The challenge, of course, is to preserve the soul of the cuisine being groomed for high society. If the food strays too far from its original nature, you typically end up with insipid, cross-cultural mush. Tamarind and Kyma (which serve Thai and Greek, respectively) are two shining examples of restaurants whose fare has maintained its sense of adventure and discovery.
Now comes Nam, a fine dining venture into the foreign, temporal world of Vietnamese cooking. An unlikely choice perhaps (I would have guessed we'd see haute couture Indian before Vietnamese), but Alex and Chris Kinjo have the creds to pull it off. They're the wonder brothers behind the sexy MF Sushi Bar on Ponce, and they've enlisted the help of their mother, Anh Hoang, to bring an eye of accuracy to the kitchen.
Though I've seen "Magic Fingers" Chris show up in a suit to work the room a time or two, Nam is really Alex Kinjo's baby. With his shoulder-length, frosty blond hair and his dark, form-fitting designer suits, he looks like a bad guy in a Jackie Chan flick. When he's not roving the dining room, he's sitting in a corner behind a silver laptop. What's he studying on the hidden screen? The imagination reels.

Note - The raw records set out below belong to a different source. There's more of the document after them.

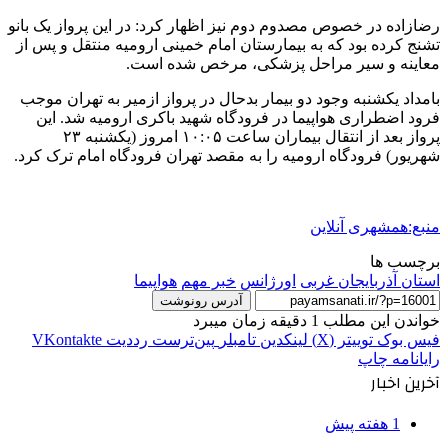
رضازاده در خصوص مصدوم دوم نیز اظهار کرد: در این پرواز یک بانو
تشنج کرده بود که به بیمارستان امام خمینی ارومیه منتقل و پس از
معاینه و سیر مراحل پزشکی، مرخص شده است.
بامداد یکشنبه وجود دو بیمار بدحال در پرواز ازمیر به تهران موجب
فرود اضطراری هواپیما در فرودگاه شهید باکری ارومیه شد. این
پرواز بعد از انتقال بیماران ساعت ۱۰:۰۵ امروز (یکشنبه ۲۳
شهریور) فرودگاه ارومیه را به مقصد تهران فرودگاه امام ترک کرد.
منبع:همشهری آنلاین
برچسب ها
استان آذربایجان غربی
اورژانس
خبر مهم
هواپیما
آدرس رونوشت
خواندن این مطلب 1 دقیقه زمان میبرد
فیس بوک
توییتر (X)
لینکدین
‫تامبلر
‫پین‌ترست
‫رددیت
‫VKontakte
رایانامه
چاپ
آخرین اخبار
1 هفته پیش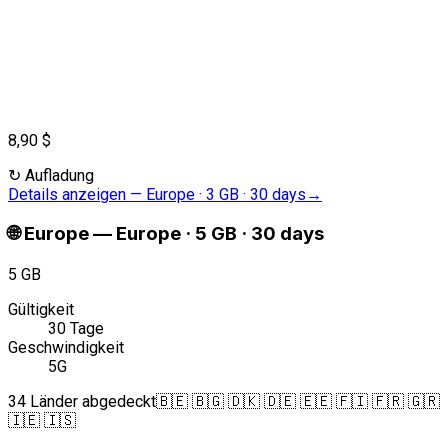
8,90 $
↻
Aufladung
Details anzeigen
—
Europe · 3 GB · 30 days
→
🌐
Europe
—
Europe · 5 GB · 30 days
5 GB
Gültigkeit
30 Tage
Geschwindigkeit
5G
34 Länder abgedeckt
🇧🇪 🇧🇬 🇩🇰 🇩🇪 🇪🇪 🇫🇮 🇫🇷 🇬🇷
🇮🇪 🇮🇸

Behind his hip, chunky black glasses, though, I suspect Kinjo to be a true sensualist. As with MF Sushi, he has loaned his novel, libidinous touch to the decor (the space looks nothing like its former inhabitant, Zoe's Mediterranean Grill). An unearthly red emanates from the ceiling, creating a moody, soft-porn glow in the evening. Kinjo's own drawings of longhaired beauties might look like the art you'd find in a Happy Endings massage parlor if they didn't mirror Nam's graceful female servers, who drift through the room in silvery robes. A scarlet anthurium stands erect at each table, obviously happy to see you.
Work your way into the menu by perusing the appetizers on the left side. Lots of dishes have been given recognizable names -- crepe, tamale, rice cakes -- to ease you into the unfamiliar. The rectangular tamales turn out to be made from rice flour, flecked with bits of pork, shrimp and mushroom. You unwrap them from their banana leaf casings and spatter them with nuoc cham, a clear, balanced sauce that includes chiles, garlic, ginger and lime juice.
The crepe arrives at the table looking like a folded omelet. It's stuffed with pork, shrimp, bean sprouts and scallions. A server will lean in and explain the technique for eating it: Hack off pieces of the crepe, place it on a lettuce leaf, splash with nuoc cham, roll it up and have at it. It's a study of contrasts: the soft warmth of the crepe with the crisp coolness of the lettuce. Piping hot, crunchy Imperial rolls, made with sheer rice paper wrappers, are eaten the same way.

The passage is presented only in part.